Hubo varios nombres que sonaron al comienzo, como Diego Cocca y Mauricio Pellegrino, pero ninguno terminaba de convencer al mundo sanlorencista. Hasta que de la nada surgió el uruguayo Diego Aguirre, quien con el aval de Edgardo Bauza y Andrés D'Alessandro resultó ser el candidato apuntado. Luego de algunas reuniones, fue nombrado nuevo entrenador de San Lorenzo.

Aguirre, con 50 años, tiene una extensa carrera como técnico que arrancó en el 2002 en Plaza Colonia, de su país. A partir de allí, dirigió a Peñarol (en tres etapas), Aucas de Ecuador, Wanderers, Al-Rayyan y Al-Gharafa de Qatar, Internacional y Atlético Mineiro, ambos de Brasil. También estuvo en la Selección Sub-20 de Uruguay.

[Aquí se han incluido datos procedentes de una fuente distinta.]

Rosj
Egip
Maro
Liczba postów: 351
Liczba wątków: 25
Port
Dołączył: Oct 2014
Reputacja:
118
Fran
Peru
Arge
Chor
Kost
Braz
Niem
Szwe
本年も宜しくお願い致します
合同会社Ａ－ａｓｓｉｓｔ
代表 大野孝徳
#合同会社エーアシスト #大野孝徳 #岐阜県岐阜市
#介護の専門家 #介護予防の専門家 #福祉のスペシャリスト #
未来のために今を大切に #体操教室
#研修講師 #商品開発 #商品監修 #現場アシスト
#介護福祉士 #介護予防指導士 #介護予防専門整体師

En cuanto a sus logros como entrenador, consiguió cuatro títulos tanto con Peñarol como con Al-Rayyan y uno con el Inter de Porto Alegre. Además, llevó al Carbonero a la final de una Copa Libertadores, tras 24 años, que terminó perdiendo contra el Santos de Neymar.

La Fiera Aguirre es considerado por los medios uruguayos como un DT ofensivo y el Patón Bauza lo definió como "equilibrado". Es posible que la característica que más lo identifica sea la de pragmático, ya que muchas veces varía su estilo de juego de acuerdo al plantel que tiene o al rival de turno, además de que no se casa con ninguna disposición táctica. En una de sus primeras notas en Ciclón dijo que "lo ideal es que se defienda y ataque bien, con mentalidad de ganar y hacer daño" y que lo que más quería era que "el equipo guste y deje contenta a la gente".  

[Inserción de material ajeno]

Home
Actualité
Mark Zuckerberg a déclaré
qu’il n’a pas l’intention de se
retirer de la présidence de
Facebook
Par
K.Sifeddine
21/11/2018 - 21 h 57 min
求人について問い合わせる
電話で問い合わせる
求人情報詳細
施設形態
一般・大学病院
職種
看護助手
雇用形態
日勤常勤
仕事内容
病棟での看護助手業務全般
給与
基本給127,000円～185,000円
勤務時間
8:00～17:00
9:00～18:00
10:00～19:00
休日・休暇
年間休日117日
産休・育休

También se comenta que una de sus virtudes es la facilidad que tiene para llegarle a los jugadores. Sin embargo, ha tenido problemas con algunos de ellos. Por ejemplo, él fue quien le dio salida a Pablo Bengoechea de Peñarol y años más tarde hizo lo mismo con Antonio Pacheco, otro ídolo del club. Y en Mineiro separó del plantel a Juan Cazares, ex River y Banfield, por malas actitudes fuera de la cancha.